Wednesday, November 24, 2010

Let the Great World Spin, or my Screed Against Non-Linear Narrative


On the back jacket of Let the Great World Spin, it says “a Joycean look at the lives of New Yorkers changed by a single act on a single day.” Even my beloved Dave Eggers says “There’s so much passion and humor and pure life force on every page that you’ll find yourself giddy, dizzy, overwhelmed.”

Call me underwhelmed.

Here’s the basic plot. A tightrope walker strings a high wire between the top floors of the World Trade Center and walks across, enthralling the entire city. Also happening that day, a support group of mothers who have lost sons in Vietnam meet at a Park Avenue penthouse. Some hookers from the Bronx get arrested. A monk abandons his order to finally sleep with a woman he’s fallen in love with, only to die later that day in a car accident. And of course, all these stories are interrelated – one of the hookers is with the monk at the time of the crash. One of the support group moms ends up adopting her children. Another mom is married to the judge who hears the tightrope walker’s case.

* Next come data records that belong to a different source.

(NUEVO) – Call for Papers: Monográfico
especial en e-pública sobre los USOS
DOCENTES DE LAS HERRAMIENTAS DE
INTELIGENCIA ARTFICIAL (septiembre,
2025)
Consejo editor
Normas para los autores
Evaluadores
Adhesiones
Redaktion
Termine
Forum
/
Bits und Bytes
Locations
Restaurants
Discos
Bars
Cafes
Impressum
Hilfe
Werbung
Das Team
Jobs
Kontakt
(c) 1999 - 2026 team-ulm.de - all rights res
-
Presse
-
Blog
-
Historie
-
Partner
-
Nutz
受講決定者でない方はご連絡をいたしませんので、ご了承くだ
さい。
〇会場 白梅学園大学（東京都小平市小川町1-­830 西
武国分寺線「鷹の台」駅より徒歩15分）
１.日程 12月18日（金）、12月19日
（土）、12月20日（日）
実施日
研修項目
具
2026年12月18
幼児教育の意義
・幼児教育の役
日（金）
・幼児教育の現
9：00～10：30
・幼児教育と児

But Joycean? Just because events are told out of order and from different points of view doesn’t make you Joyce. It makes you a mimic.

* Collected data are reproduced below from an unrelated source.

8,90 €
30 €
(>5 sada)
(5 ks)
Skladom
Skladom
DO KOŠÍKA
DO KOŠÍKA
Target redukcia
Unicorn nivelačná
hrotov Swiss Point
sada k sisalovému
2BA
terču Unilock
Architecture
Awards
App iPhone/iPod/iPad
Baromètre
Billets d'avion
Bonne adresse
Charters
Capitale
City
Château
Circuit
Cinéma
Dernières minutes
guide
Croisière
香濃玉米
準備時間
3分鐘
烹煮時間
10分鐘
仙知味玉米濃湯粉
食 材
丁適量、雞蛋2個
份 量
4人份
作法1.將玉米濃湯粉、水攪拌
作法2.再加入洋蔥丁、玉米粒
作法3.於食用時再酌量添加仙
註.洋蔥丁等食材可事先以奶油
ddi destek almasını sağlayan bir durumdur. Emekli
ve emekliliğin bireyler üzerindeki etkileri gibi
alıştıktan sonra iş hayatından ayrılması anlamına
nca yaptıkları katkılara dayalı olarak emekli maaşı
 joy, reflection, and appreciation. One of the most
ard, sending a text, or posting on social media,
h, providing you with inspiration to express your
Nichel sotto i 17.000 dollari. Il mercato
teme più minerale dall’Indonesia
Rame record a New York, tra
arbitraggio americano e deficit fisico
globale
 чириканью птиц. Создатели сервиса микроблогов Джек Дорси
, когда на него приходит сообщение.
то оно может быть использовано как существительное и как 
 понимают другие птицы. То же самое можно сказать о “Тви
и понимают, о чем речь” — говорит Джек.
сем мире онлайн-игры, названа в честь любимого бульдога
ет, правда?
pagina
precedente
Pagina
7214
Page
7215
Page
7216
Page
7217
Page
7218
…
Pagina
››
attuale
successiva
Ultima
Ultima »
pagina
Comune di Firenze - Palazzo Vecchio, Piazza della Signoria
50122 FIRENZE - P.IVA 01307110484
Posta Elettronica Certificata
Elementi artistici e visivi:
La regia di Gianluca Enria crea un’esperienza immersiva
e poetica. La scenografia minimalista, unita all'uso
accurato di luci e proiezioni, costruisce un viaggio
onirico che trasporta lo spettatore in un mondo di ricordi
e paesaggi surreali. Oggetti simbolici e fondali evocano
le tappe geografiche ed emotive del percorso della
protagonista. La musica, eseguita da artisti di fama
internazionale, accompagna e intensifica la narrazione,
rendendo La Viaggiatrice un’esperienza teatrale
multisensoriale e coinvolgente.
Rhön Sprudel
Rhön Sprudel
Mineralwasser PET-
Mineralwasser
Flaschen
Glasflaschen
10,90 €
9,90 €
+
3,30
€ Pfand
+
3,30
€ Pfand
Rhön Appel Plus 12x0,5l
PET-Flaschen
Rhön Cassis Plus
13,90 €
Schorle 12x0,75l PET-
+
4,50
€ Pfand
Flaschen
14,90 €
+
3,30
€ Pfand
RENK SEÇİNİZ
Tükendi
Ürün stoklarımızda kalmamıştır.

Don’t get me wrong, I love the post-modern version of the non-linear narrative. I really liked Michael Cunningham’s The Hours. Faulkner’s As I Lay Dying is one of my favorite books of all time. I even like non-linear narrative in film, ably pioneered by Quentin Tarrantino in Pulp Fiction and perfected by Paul Thomas Anderson in Magnolia. But, note to authors out there everywhere…THESE BOOKS AND FILMS ARE DECADES OLD. IT’S PLAYED OUT NOW.

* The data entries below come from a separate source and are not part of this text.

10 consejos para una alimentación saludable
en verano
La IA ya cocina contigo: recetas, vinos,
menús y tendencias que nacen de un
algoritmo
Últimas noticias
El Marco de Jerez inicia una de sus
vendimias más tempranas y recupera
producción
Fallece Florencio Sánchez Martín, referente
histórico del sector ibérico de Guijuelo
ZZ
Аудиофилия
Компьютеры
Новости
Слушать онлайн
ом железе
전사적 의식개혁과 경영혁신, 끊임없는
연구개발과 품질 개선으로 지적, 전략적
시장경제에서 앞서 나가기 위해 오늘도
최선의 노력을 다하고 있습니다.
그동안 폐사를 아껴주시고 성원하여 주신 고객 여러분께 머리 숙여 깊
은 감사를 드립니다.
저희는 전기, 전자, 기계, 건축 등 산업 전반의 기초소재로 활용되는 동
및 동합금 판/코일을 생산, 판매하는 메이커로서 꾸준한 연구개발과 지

If everyone is telling stories in the non-linear fashion, it’s not fresh, innovative or pioneering. It’s boring and predictable. Tarrantino walked away from the style about a decade ago after the Jackie Brown disaster. In fact, the only filmmaker still clinging to the style is Christopher Nolan, but at least he put his spin on Memento by telling the story backward to create the non-linear feel without the story actually taking on non-linear form. That’s inventive. Just rehashing a style without adding a creative take on the genre is not.